▸ Exercise directions
Your task is to copy every line of the entries that contains "Timeline".

** Opening Data supplied block **

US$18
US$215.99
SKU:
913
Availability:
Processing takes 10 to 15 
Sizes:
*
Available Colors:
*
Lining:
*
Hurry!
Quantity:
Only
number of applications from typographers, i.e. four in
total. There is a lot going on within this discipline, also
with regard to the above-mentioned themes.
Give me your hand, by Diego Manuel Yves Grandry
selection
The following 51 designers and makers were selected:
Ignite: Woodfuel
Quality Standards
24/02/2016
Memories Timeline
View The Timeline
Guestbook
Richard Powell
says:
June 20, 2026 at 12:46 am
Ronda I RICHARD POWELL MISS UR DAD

** Closing Data supplied block **
** Opening Data supplied block **

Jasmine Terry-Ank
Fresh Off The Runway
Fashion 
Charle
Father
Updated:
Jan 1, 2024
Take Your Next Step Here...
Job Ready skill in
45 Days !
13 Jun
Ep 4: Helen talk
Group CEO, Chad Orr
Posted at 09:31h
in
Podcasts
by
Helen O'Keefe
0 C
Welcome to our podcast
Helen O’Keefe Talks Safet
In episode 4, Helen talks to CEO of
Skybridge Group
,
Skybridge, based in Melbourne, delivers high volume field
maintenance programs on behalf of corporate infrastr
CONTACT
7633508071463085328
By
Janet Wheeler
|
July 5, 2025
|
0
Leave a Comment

** Closing Data supplied block **

▸ Exercise solution
Memories Timeline
View The Timeline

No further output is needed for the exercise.